この習性は成猫になっても残っています。だからといって、成長した愛猫の首の後ろを掴んで持ち上げるのはNGです。子猫とは体重が違うので、愛猫にとって息苦しいだけになります。抱き上げるときには、胸とお尻をすくうように持ち上げ、お尻の下に手を持っていって、体重をしっかり支えてあげましょう。
オス猫はこの本能を利用して交尾する
発情期のメス猫はオス猫の前で転げまわったり、オス猫に背を向けてお尻を高く上げたりして、交尾に誘います。猫の交尾では、オス猫がメス猫の背後から首を噛んで動きを制限します。これは「ネックグリップ」といって、よく見られる行動です。オス猫はこうすればメス猫がおとなしくなると本能的に知っています。

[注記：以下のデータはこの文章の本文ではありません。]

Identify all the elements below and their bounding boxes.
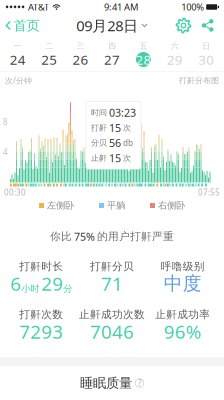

「首を噛む=静かになる」と認識しているのでしょう。しかし、この行動にも個体差があります。オス猫であってもまったく噛まないこともあり、動きが制限されないので、メス猫に「近づかないで!」と怒られているオス猫もいます。首を噛まないオス猫はなかなか交尾がうまくできません。
成猫同士でも首を噛むことがある
同性同士の成猫であっても、相手の首を噛むことがあります。これは、首を噛むことで行動を制限し、「自分のほうが強いぞ」とアピールしているマウンティング行動ではないかといわれています。しかし、首を噛まれた猫が「自分のほうが強いぞ」と思っている場合には、権力争いの喧嘩に発展することもあるのです。本気の喧嘩になれば、血を見る争いになることも。特に新しい猫を迎えたときには喧嘩になることも多く、飼い主は様子を見ながら会わせる必要があります。慣れるまでは、注意深く見守るようにしましょう。
子猫同士で首を噛み合うのは遊びの延長
子猫の時期は、母猫や兄弟姉妹、ほかの成猫とじゃれ合いながら、噛んだり噛まれたりする加減を覚えていきます。子猫同士が噛み合うのは、単に遊びの延長なのです。子猫のテンションが上がり、母猫などを激しく噛んだりした際には、「おとなしくしなさい!!」と子猫の首の後ろを噛むこともあります。母猫は「いまのは強過ぎよ」と本能的に教えているのです。ほかの猫でも同様です。子猫同士が噛み合うことより、母猫の指導のほうが重要です。猫は子猫のときに、そうして猫社会のルールを学んでいきます。
まとめ
猫は子猫のときに母猫に首の後ろを咥えられたりすることによって、「首を噛む=静かになる」ということを、本能的に認識していきます。しかし、母猫ではなく、例えば人間に育てられた子猫の場合は、首を咥えられるという経験をしていないので、その認識が弱いのではといわれています。交尾のオス猫の行動に個体差があるのは、そのような部分も影響しているのでは……。母猫がいない子猫には、猫の本能的な部分を閉じ込めてしまわないように、ときどき首の後ろを掴んで、飼い主が母猫の代わりをしてあげるとよいかもしれませんね。